Mid-morning had evolved into lunch, as it tended to do on days ending in 'y.'
Eric was perusing the contract he'd drawn up- meticulously so and in his best penmanship- for the good Sally Adams to sign. As he read it over looking for any misspellings or improper letter formation, he took a bite of his ham sandwich and chewed thoughtfully.
I should have put a conditional rider here, he mused, but then dismissed the idea. One didn't do a good turn and then chain it up in manacles. This would work or it wouldn't. An additional rider wouldn't be what made the difference.
Just as he came to that conclusion, the door opened. He didn't have a bell on it, as was customary among most shops. But the hinges did creak a bit, and he supposed that did the job just as well. Setting down his sandwich upon a tin plate, he smiled at the new arrival: A girl who was just barely becoming a woman. She had a good-natured air about her. There was a glint of fire in her eye that suggested the spark of intelligence.
Then she introduced herself.
The Virginia Mudds? He arched a brow but said nothing right away, reaching out to take her hand before recoiling somewhat when she mentioned a smell.

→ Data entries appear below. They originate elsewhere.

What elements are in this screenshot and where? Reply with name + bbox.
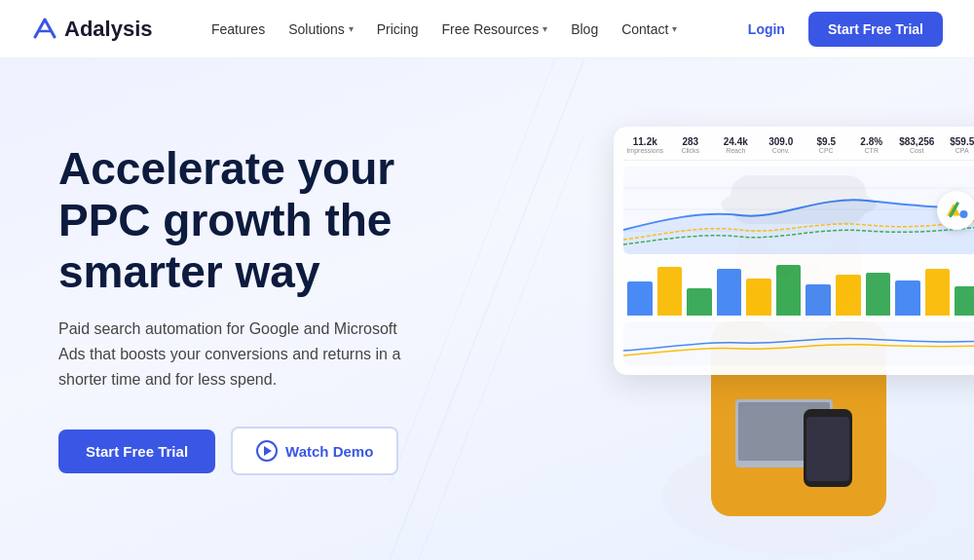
start-free-trial-button[interactable]: Start Free Trial xyxy=(808,12,943,47)
watch-demo-label: Watch Demo xyxy=(285,443,373,460)
nav-label-solutions: Solutions xyxy=(288,21,345,37)
bar-3 xyxy=(687,288,712,316)
svg-rect-11 xyxy=(806,417,849,481)
bar-chart-area xyxy=(623,262,974,316)
stat-val-7: $83,256 xyxy=(895,136,939,147)
bar-9 xyxy=(866,273,891,316)
nav-item-free-resources[interactable]: Free Resources ▾ xyxy=(432,16,558,43)
stat-lbl-7: Cost xyxy=(895,147,939,154)
bar-5 xyxy=(746,279,771,316)
stats-row: 11.2k Impressions 283 Clicks 24.4k Reach… xyxy=(623,136,974,161)
stat-val-6: 2.8% xyxy=(850,136,894,147)
play-triangle-icon xyxy=(264,446,272,456)
navbar: Adalysis Features Solutions ▾ Pricing Fr… xyxy=(0,0,974,58)
stat-lbl-2: Clicks xyxy=(669,147,713,154)
hero-section: Accelerate your PPC growth the smarter w… xyxy=(0,58,974,560)
bar-10 xyxy=(895,280,920,316)
nav-label-features: Features xyxy=(211,21,265,37)
hero-title: Accelerate your PPC growth the smarter w… xyxy=(58,143,409,298)
bar-6 xyxy=(776,265,802,316)
chevron-down-icon: ▾ xyxy=(543,23,547,34)
hero-buttons: Start Free Trial Watch Demo xyxy=(58,427,409,475)
nav-item-solutions[interactable]: Solutions ▾ xyxy=(279,16,363,43)
nav-actions: Login Start Free Trial xyxy=(736,12,943,47)
hero-subtitle: Paid search automation for Google and Mi… xyxy=(58,317,409,392)
nav-item-features[interactable]: Features xyxy=(202,16,275,43)
stat-conv: 309.0 Conv. xyxy=(760,136,804,154)
nav-links: Features Solutions ▾ Pricing Free Resour… xyxy=(202,16,688,43)
stat-cpa: $59.5 CPA xyxy=(941,136,975,154)
chevron-down-icon: ▾ xyxy=(349,23,354,34)
stat-val-4: 309.0 xyxy=(760,136,804,147)
brand-logo[interactable]: Adalysis xyxy=(31,16,153,43)
stat-val-1: 11.2k xyxy=(623,136,667,147)
stat-cpc: $9.5 CPC xyxy=(805,136,848,154)
google-ads-icon xyxy=(945,199,968,222)
bar-4 xyxy=(717,269,742,316)
stat-lbl-6: CTR xyxy=(850,147,894,154)
bar-2 xyxy=(657,267,683,316)
svg-point-15 xyxy=(960,210,968,218)
nav-label-contact: Contact xyxy=(621,21,668,37)
dashboard-card: 11.2k Impressions 283 Clicks 24.4k Reach… xyxy=(614,127,974,375)
nav-label-free-resources: Free Resources xyxy=(442,21,540,37)
bar-1 xyxy=(627,281,653,316)
google-ads-badge xyxy=(937,191,974,230)
chevron-down-icon: ▾ xyxy=(672,23,677,34)
stat-lbl-8: CPA xyxy=(941,147,975,154)
hero-start-trial-button[interactable]: Start Free Trial xyxy=(58,429,215,473)
stat-val-8: $59.5 xyxy=(941,136,975,147)
bar-12 xyxy=(955,286,974,316)
stat-lbl-1: Impressions xyxy=(623,147,667,154)
stat-lbl-3: Reach xyxy=(714,147,758,154)
brand-name: Adalysis xyxy=(64,17,153,42)
nav-item-blog[interactable]: Blog xyxy=(561,16,608,43)
logo-icon xyxy=(31,16,58,43)
bar-8 xyxy=(836,275,861,316)
watch-demo-button[interactable]: Watch Demo xyxy=(231,427,398,475)
bottom-chart-svg xyxy=(623,321,974,365)
nav-item-pricing[interactable]: Pricing xyxy=(367,16,429,43)
stat-cost: $83,256 Cost xyxy=(895,136,939,154)
nav-label-blog: Blog xyxy=(571,21,598,37)
stat-impressions: 11.2k Impressions xyxy=(623,136,667,154)
stat-val-3: 24.4k xyxy=(714,136,758,147)
bar-11 xyxy=(925,269,951,316)
nav-item-contact[interactable]: Contact ▾ xyxy=(612,16,687,43)
bar-7 xyxy=(805,284,831,316)
stat-lbl-5: CPC xyxy=(805,147,848,154)
line-chart-area xyxy=(623,167,974,254)
stat-ctr: 2.8% CTR xyxy=(850,136,894,154)
bottom-chart-area xyxy=(623,321,974,365)
stat-clicks: 283 Clicks xyxy=(669,136,713,154)
play-icon xyxy=(256,440,278,462)
stat-reach: 24.4k Reach xyxy=(714,136,758,154)
line-chart-svg xyxy=(623,167,974,254)
stat-val-2: 283 xyxy=(669,136,713,147)
nav-label-pricing: Pricing xyxy=(377,21,419,37)
hero-content: Accelerate your PPC growth the smarter w… xyxy=(0,143,468,475)
login-button[interactable]: Login xyxy=(736,16,797,43)
stat-lbl-4: Conv. xyxy=(760,147,804,154)
stat-val-5: $9.5 xyxy=(805,136,848,147)
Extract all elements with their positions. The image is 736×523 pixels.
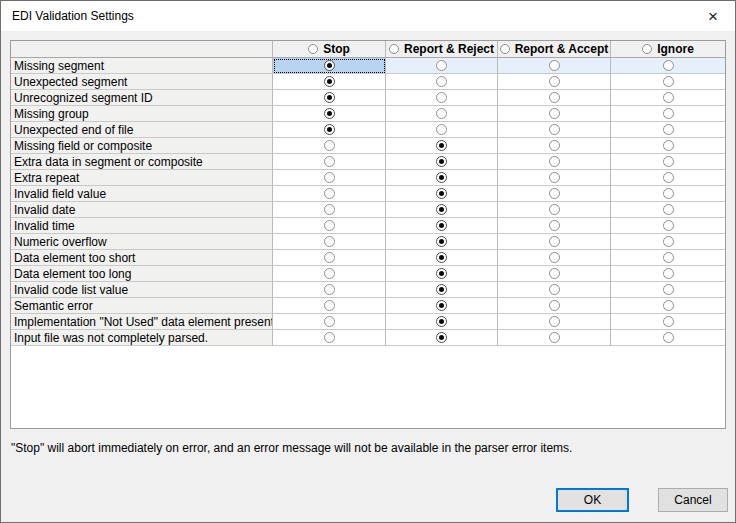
radio-icon[interactable] (549, 316, 560, 327)
radio-cell-stop[interactable] (273, 314, 386, 330)
radio-icon[interactable] (663, 236, 674, 247)
radio-selected-icon[interactable] (436, 300, 447, 311)
column-header-report-reject[interactable]: Report & Reject (386, 41, 498, 58)
radio-icon[interactable] (663, 332, 674, 343)
radio-icon[interactable] (436, 60, 447, 71)
radio-cell-report-accept[interactable] (498, 234, 611, 250)
radio-icon[interactable] (436, 76, 447, 87)
radio-cell-report-accept[interactable] (498, 58, 611, 74)
radio-icon[interactable] (324, 316, 335, 327)
radio-icon[interactable] (549, 332, 560, 343)
radio-cell-ignore[interactable] (611, 282, 725, 298)
radio-icon[interactable] (663, 124, 674, 135)
radio-cell-ignore[interactable] (611, 186, 725, 202)
column-radio-icon[interactable] (308, 44, 318, 54)
radio-selected-icon[interactable] (436, 204, 447, 215)
radio-cell-report-reject[interactable] (386, 106, 498, 122)
radio-cell-report-reject[interactable] (386, 266, 498, 282)
radio-selected-icon[interactable] (436, 188, 447, 199)
radio-selected-icon[interactable] (324, 124, 335, 135)
radio-cell-report-reject[interactable] (386, 234, 498, 250)
radio-icon[interactable] (324, 188, 335, 199)
radio-cell-report-accept[interactable] (498, 218, 611, 234)
radio-icon[interactable] (324, 284, 335, 295)
radio-cell-stop[interactable] (273, 202, 386, 218)
radio-cell-report-reject[interactable] (386, 202, 498, 218)
radio-selected-icon[interactable] (324, 92, 335, 103)
radio-icon[interactable] (549, 140, 560, 151)
radio-icon[interactable] (663, 156, 674, 167)
radio-cell-report-accept[interactable] (498, 266, 611, 282)
radio-cell-stop[interactable] (273, 74, 386, 90)
radio-cell-report-accept[interactable] (498, 250, 611, 266)
radio-cell-report-reject[interactable] (386, 122, 498, 138)
radio-icon[interactable] (663, 268, 674, 279)
radio-icon[interactable] (663, 204, 674, 215)
radio-cell-ignore[interactable] (611, 106, 725, 122)
radio-selected-icon[interactable] (324, 108, 335, 119)
radio-icon[interactable] (663, 140, 674, 151)
radio-cell-ignore[interactable] (611, 154, 725, 170)
radio-cell-stop[interactable] (273, 266, 386, 282)
radio-cell-report-accept[interactable] (498, 282, 611, 298)
radio-icon[interactable] (549, 252, 560, 263)
column-header-report-accept[interactable]: Report & Accept (498, 41, 611, 58)
radio-cell-report-reject[interactable] (386, 90, 498, 106)
radio-cell-stop[interactable] (273, 122, 386, 138)
radio-selected-icon[interactable] (436, 236, 447, 247)
radio-cell-stop[interactable] (273, 106, 386, 122)
radio-icon[interactable] (549, 172, 560, 183)
radio-cell-ignore[interactable] (611, 298, 725, 314)
radio-cell-report-accept[interactable] (498, 106, 611, 122)
radio-icon[interactable] (549, 108, 560, 119)
radio-cell-stop[interactable] (273, 90, 386, 106)
radio-selected-icon[interactable] (436, 252, 447, 263)
radio-cell-report-accept[interactable] (498, 330, 611, 346)
radio-cell-stop[interactable] (273, 170, 386, 186)
radio-cell-ignore[interactable] (611, 314, 725, 330)
radio-cell-ignore[interactable] (611, 58, 725, 74)
radio-cell-stop[interactable] (273, 138, 386, 154)
radio-cell-report-accept[interactable] (498, 298, 611, 314)
column-radio-icon[interactable] (500, 44, 510, 54)
column-radio-icon[interactable] (389, 44, 399, 54)
radio-selected-icon[interactable] (436, 220, 447, 231)
radio-cell-report-accept[interactable] (498, 186, 611, 202)
radio-selected-icon[interactable] (324, 76, 335, 87)
radio-cell-ignore[interactable] (611, 250, 725, 266)
radio-selected-icon[interactable] (436, 332, 447, 343)
radio-cell-report-accept[interactable] (498, 314, 611, 330)
radio-cell-report-accept[interactable] (498, 90, 611, 106)
radio-icon[interactable] (436, 92, 447, 103)
radio-icon[interactable] (663, 92, 674, 103)
column-header-stop[interactable]: Stop (273, 41, 386, 58)
radio-icon[interactable] (324, 332, 335, 343)
radio-icon[interactable] (663, 284, 674, 295)
radio-cell-report-reject[interactable] (386, 218, 498, 234)
radio-icon[interactable] (324, 268, 335, 279)
radio-icon[interactable] (663, 172, 674, 183)
radio-icon[interactable] (549, 236, 560, 247)
radio-icon[interactable] (324, 140, 335, 151)
radio-cell-report-reject[interactable] (386, 170, 498, 186)
radio-cell-stop[interactable] (273, 282, 386, 298)
cancel-button[interactable]: Cancel (658, 488, 728, 512)
radio-cell-ignore[interactable] (611, 266, 725, 282)
radio-cell-report-reject[interactable] (386, 330, 498, 346)
radio-selected-icon[interactable] (436, 284, 447, 295)
radio-cell-ignore[interactable] (611, 234, 725, 250)
radio-cell-stop[interactable] (273, 250, 386, 266)
radio-cell-stop[interactable] (273, 234, 386, 250)
radio-cell-report-accept[interactable] (498, 138, 611, 154)
radio-cell-report-reject[interactable] (386, 250, 498, 266)
radio-selected-icon[interactable] (436, 156, 447, 167)
radio-selected-icon[interactable] (436, 172, 447, 183)
radio-cell-report-accept[interactable] (498, 202, 611, 218)
radio-cell-report-reject[interactable] (386, 314, 498, 330)
radio-selected-icon[interactable] (324, 60, 335, 71)
radio-cell-stop[interactable] (273, 154, 386, 170)
radio-icon[interactable] (549, 300, 560, 311)
column-header-ignore[interactable]: Ignore (611, 41, 725, 58)
radio-icon[interactable] (324, 156, 335, 167)
radio-selected-icon[interactable] (436, 268, 447, 279)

He let her get on with what seemed like a rehearsed introduction... but which fell apart towards the end.
He wondered what play or show she'd seen, and which actor she'd been duplicating the speech patterns of? A very interesting young woman. But at last, the point of her visit became clear.
"Miss Mudd," Eric acknowledged, dipping his head in a slight bow, "I too am from Virginia. " A statement which might seem suspicious given his slight foreign accent, unless one was familiar with the German communities in Spotsylvania county. " Eric Krieger, at your service. I regret I never made acquaintance with the Mudds. But Virginia is a big place."
If there was a notable family named Mudd in Virginia, he'd never become aware of them. But then, he was from a family of farmers. Law school had finished polishing the language lessons his mother had chiseled into him. But he'd never been a society type himself.
His mouth formed a slightly unsettling smile. "Jolly Funeral. I like that. I've always thought funerals should be a celebration of a life, and not just the lament of one lost."
Though he might be in the minority on that score.
"In any event, I assure you, the Special Services offered here do not extend to the preparation of the dead for burial." He paused, thinking about how he hadn't been a business investor, either... until this morning.
"Currently."
His gaze dipped down to the sandwich he'd taken a bite out of. "I just started my lunch. I'd be happy to share, Miss Mudd, if you wouldn't be appalled at taking the un-bitten half?" He reached under his jacket and un-sheathed a long knife that was harnessed there, preparing to cut his meal in twain. He didn't have the sense that Miss Mudd was the squeamish type. Not in her line of work.
"I have some lemonade, too. Probably from the last lemons shipped out from California before the cold sets in. The grocer had a special."
His smile broadened, as though he was confessing a dirty secret, "And I have real granulated sugar."